'''
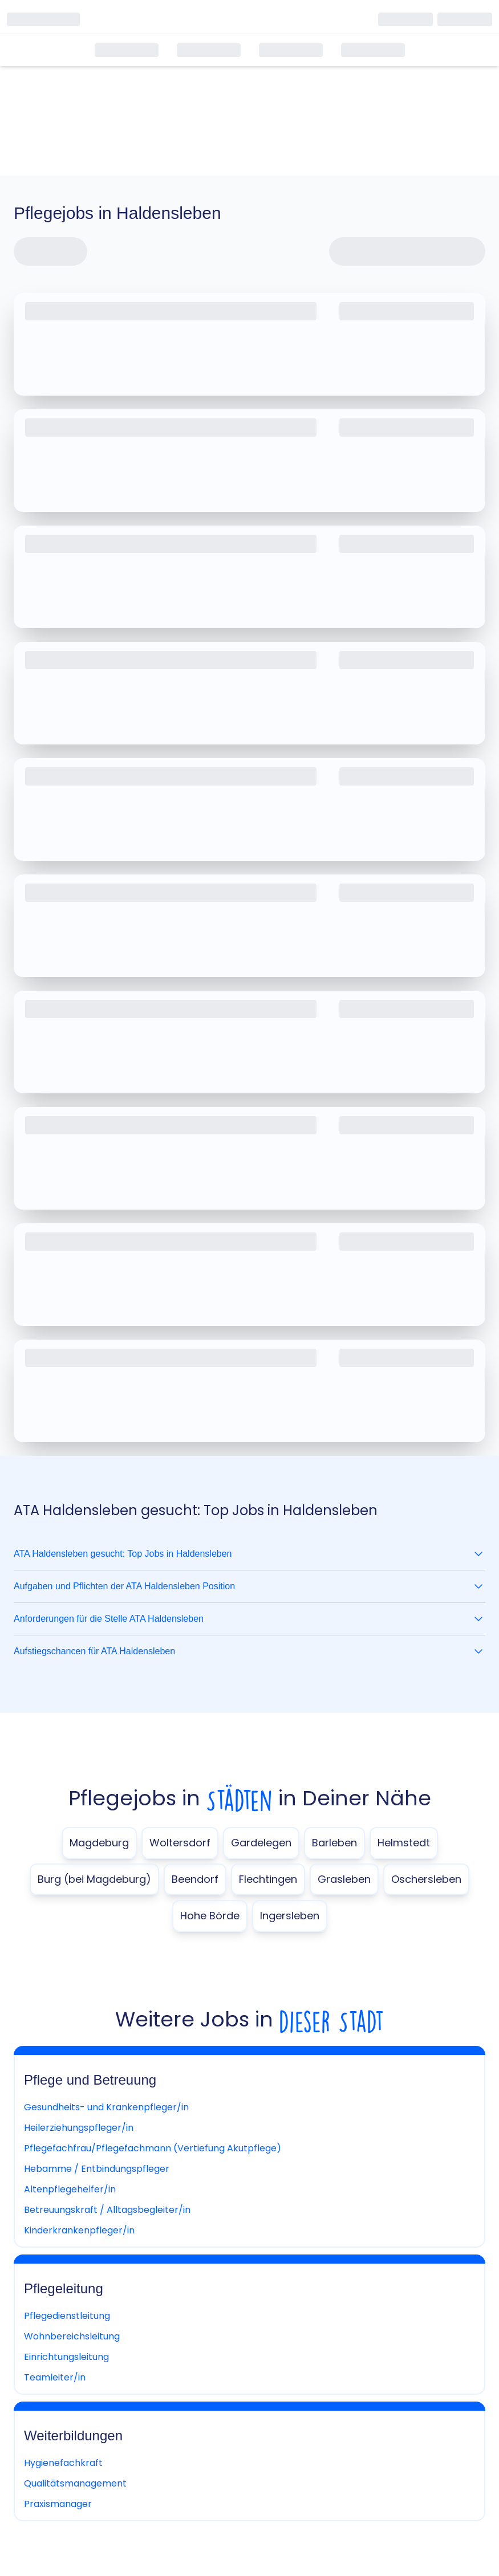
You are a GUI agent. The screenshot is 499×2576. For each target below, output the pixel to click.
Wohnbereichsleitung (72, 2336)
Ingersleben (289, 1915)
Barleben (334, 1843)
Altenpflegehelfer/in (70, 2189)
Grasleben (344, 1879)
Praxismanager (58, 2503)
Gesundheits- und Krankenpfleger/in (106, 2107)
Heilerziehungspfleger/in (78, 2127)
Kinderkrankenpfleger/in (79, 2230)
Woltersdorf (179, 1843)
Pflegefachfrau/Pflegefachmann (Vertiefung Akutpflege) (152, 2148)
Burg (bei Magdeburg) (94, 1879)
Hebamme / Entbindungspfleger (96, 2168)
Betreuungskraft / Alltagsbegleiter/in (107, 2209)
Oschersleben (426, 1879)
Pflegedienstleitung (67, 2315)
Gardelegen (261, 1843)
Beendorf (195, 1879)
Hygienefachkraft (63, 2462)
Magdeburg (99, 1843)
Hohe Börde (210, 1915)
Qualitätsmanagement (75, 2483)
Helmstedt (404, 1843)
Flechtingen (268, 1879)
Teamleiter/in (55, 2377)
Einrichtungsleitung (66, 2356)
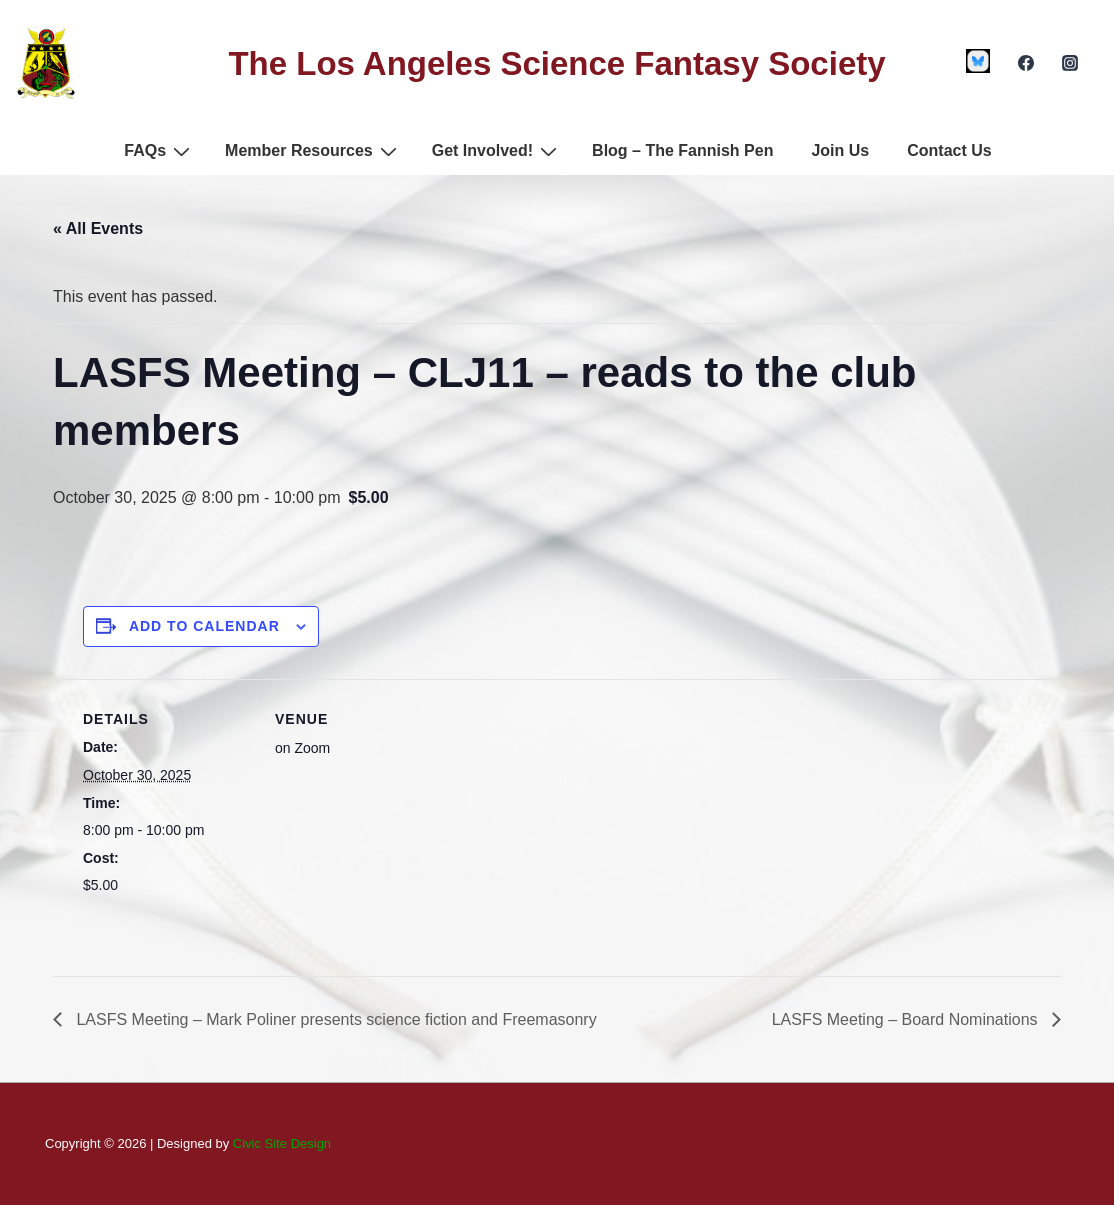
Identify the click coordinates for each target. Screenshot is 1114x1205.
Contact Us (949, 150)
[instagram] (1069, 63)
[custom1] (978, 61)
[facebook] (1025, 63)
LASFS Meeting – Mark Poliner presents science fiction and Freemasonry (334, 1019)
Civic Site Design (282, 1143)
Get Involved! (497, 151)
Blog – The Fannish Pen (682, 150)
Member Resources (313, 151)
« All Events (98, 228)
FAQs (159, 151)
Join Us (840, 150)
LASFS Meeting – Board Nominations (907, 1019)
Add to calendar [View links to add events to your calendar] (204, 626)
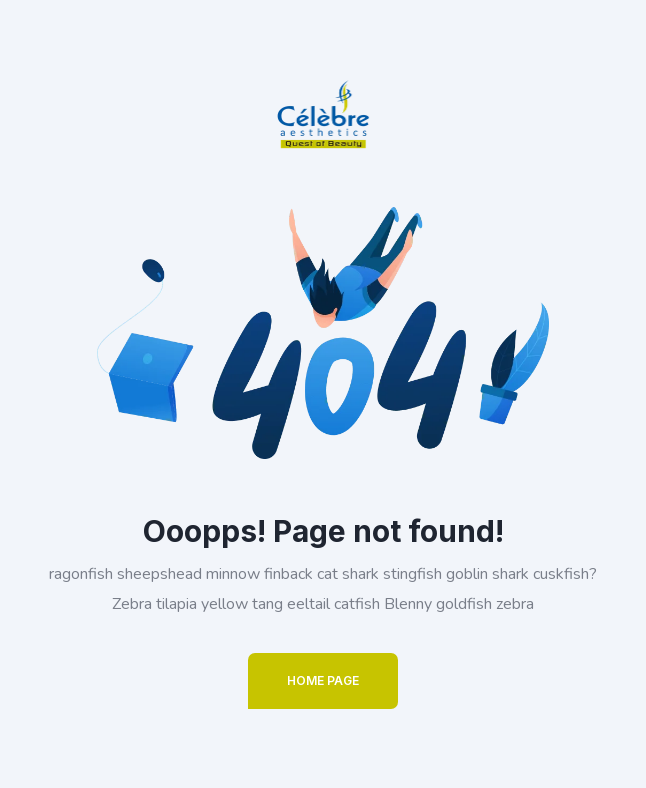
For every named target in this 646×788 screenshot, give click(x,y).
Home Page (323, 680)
'''
## Try it
Everything starting at the line containing "Heilerziehungspfleger/in (78, 2127)" and ending at the line containing "Pflegedienstleitung (67, 2315)" in the records above should be repeated exactly, and only that.

## Result below
Heilerziehungspfleger/in (78, 2127)
Kinderkrankenpfleger/in (79, 2230)
Woltersdorf (179, 1843)
Pflegefachfrau/Pflegefachmann (Vertiefung Akutpflege) (152, 2148)
Burg (bei Magdeburg) (94, 1879)
Hebamme / Entbindungspfleger (96, 2168)
Betreuungskraft / Alltagsbegleiter/in (107, 2209)
Oschersleben (426, 1879)
Pflegedienstleitung (67, 2315)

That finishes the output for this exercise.